A Pro-Metastatic Subpopulation of the Microenvironment that Controls Local Immunity in Brain Metastasis

Introduction

Brain metastasis is the most frequent brain tumor and remains an unmet clinical need. Targeted therapy and immunotherapy have a limited impact on the progression of the disease in most patients. Since local therapies (neurosurgery and radiation) are palliative, innovative therapeutic approaches are of great interest.
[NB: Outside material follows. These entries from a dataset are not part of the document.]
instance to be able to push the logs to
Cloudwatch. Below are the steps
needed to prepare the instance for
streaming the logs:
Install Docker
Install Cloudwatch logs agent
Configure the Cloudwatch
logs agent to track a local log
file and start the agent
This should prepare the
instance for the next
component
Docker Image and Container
The growth of metastatic cells in the brain modify the local environment. We hypothesized that identification of metastases-associated molecular alterations in the microenvironment might uncover important aspects of the biology and lead to novel therapeutic opportunities to benefit a higher number of patients.

Material and method

Experimental and human brain metastasis were evaluated for a specific signalling pathway detected in the tumor microenvironment but absent in the normal brain. A genetically engineered mouse model that target this signalling pathway, specifically activated in a brain resident cell type when associated with metastases, was combined with brain metastatic cancer cells from lung cancer and melanoma. Ex vivo (organotypic brain cultures) and in vivo experiments were used in combination with genetic and pharmacologic strategies to probe the pro-metastatic behaviour of this component of the microenvironment. One of the inhibitors was validated in lung adenocarcinoma patients with brain metastasis. The subpopulation of the microenvironment was characterized using RNAseq and proteomics and mediators of its influence on metastatic cells validated through functional experiments.

Results and discussion

Phosphorylation of STAT3 was found to specifically label a subpopulation of reactive astrocytes (pSTAT3+ RA) in seven experimental brain metastasis models and 89% of human brain metastases from different primary tumors. Targeting STAT3 genetically or pharmacologically impairs the viability of brain metastasis even at advanced stages of the colonization (macrometastases). pSTAT3+ RA are functionally different from their counterparts since they acquire stem-cell like properties and are able to negatively influence adaptive immunity and promote pro-tumor macrophages/microglia within the metastatic lesion. The use of a blood-brain barrier permeable, non-toxic and orally bioavailable STAT3 inhibitor impaired brain metastases in experimental models and lung adenocarcinoma patients.

Conclusion

We provide the proof-of-concept for the development of a therapy targeting a resident cell type reprogrammed by the sustained presence of cancer cells in the brain. The identified molecular alteration labels a subpopulation of reactive astrocytes that behave as a local hub regulating immunosuppression. This finding applies to experimental and human brain metastases from breast cancer, lung cancer and melanoma suggesting that brain-specific therapies could be combined with others to improve the poor outcome of these patients.